Beyond Limits: Cognitive AI in APAC

3 min
Artificial intelligence startup Beyond Limits and global investment company Mitsui have partnered up to bring AI to the energy industry

Courtesy of current estimates, it looks like Asia-Pacific AI will be worth US$136bn by 2025. Its governments and corporations invest more money than the rest of the world in AI tech, the data of its citizens is considered fair game, and its pilots are small-scale and, as a result, ruthlessly effective. This is why, according to Jeff Olson, Cognizant’s Associate Vice President for Projects, AI and Analytics, Digital Business and Technology, the APAC region ‘is right on the edge of an AI explosion’. 


Now, startup Beyond Limits is pushing the boundaries of what AI can do, mirroring humans in its ability to find solutions with even limited information. As of this July, it’s partnered up with Mitsui, a global trading and investment company, to expand its impact in APAC. 

How Does Beyond Limits Work? 

Most AI companies claim that they can help businesses make better decisions. But many need astoundingly large stores of data to feed their information-hungry algorithms. Beyond Limits, in contrast, takes a different tack. Perfect data, after all, is largely a pipe dream kept alive by PhD students. In reality, systems must often make decisions from small, incomplete sets of intel. 


But Beyond Limits’ AI is no black box. ‘When little to no data is available, Beyond Limits symbolic technologies rely on deductive, inductive, and abductive reasoning capabilities’, explained Clare Walker, Industry Analyst at Frost & Sullivan.
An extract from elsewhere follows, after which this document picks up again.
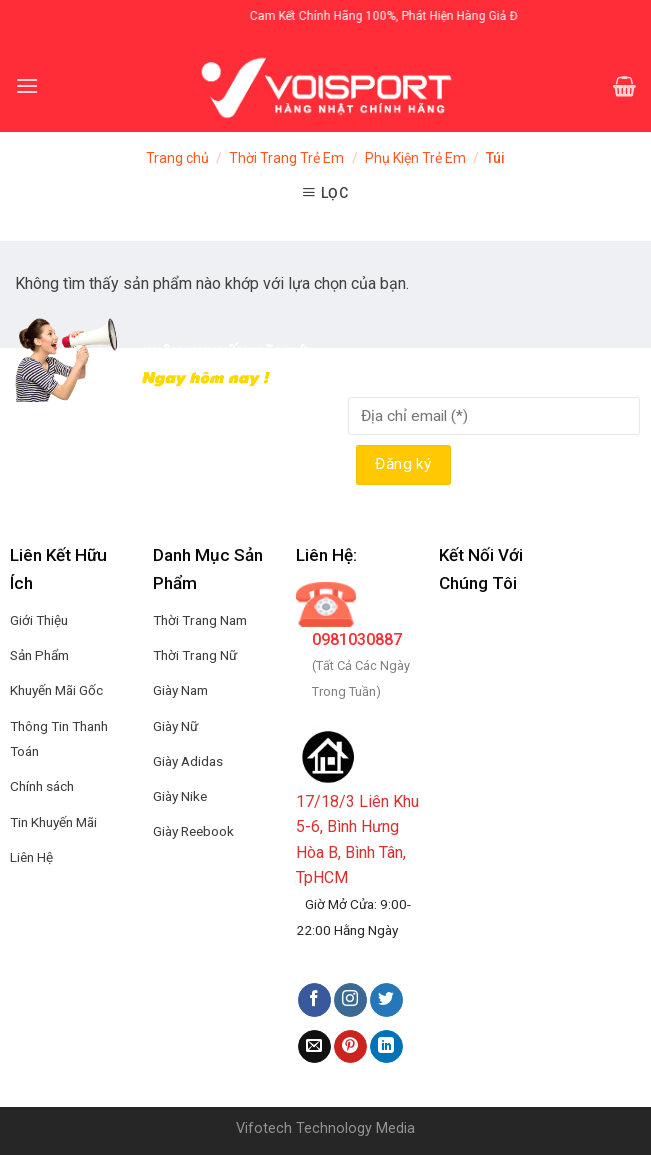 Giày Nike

While making these leaps in logic, however, the system also keeps track, ensuring that humans can review the AI’s ‘thought process’. 

Why Partner With Mitsui? 

Beyond Limits is built for specific applications such as energy, utilities, and healthcare—but lacks the extensive industry network of Mitsui. Partnering allows Beyond Limits to access a portfolio of firms specialising in minerals and metals, energy, infrastructure, and chemicals. ‘We’ve been working on this deal for several years’, said Mitsui’s Deputy General Manager Hiroki Tanabe. ‘Mitsui’s global portfolio and Beyond Limits’ AI technology will...deliver impact’. 


In the first test of that dramatic statement, Liquified Natural Gas (LNG) will soon deploy Beyond Limits’ new system. If everything goes according to plan, LNG will optimise how it extracts and refines energy, making money for both itself and investors—including Mitsui. This, in fact, is Mitsui’s strategy: go digital and don’t look back. 


Why Does This Matter? 

Forty-five percent of Asia-Pacific companies surveyed in Cognizant’s thought leadership ebook consider themselves AI leaders. Positivity bias, that oh-so-common tendency of humans to position themselves as above average as compared to others, strikes again. (Most small companies fail to launch successful AI projects on their own.) And partly, this is because firms fail to integrate AI with industry expertise. 


 ‘A large part of the focus on talent for AI today has been getting the people who are strong in mathematics, AI, and technologies’, said Olson. ‘But where you make your money out of AI projects is when you apply them to your business’. In short: APAC nations looking for ways to bridge the gap might follow Beyond Limits and Mitsui’s playbook—coupling startup AI with a corporate network.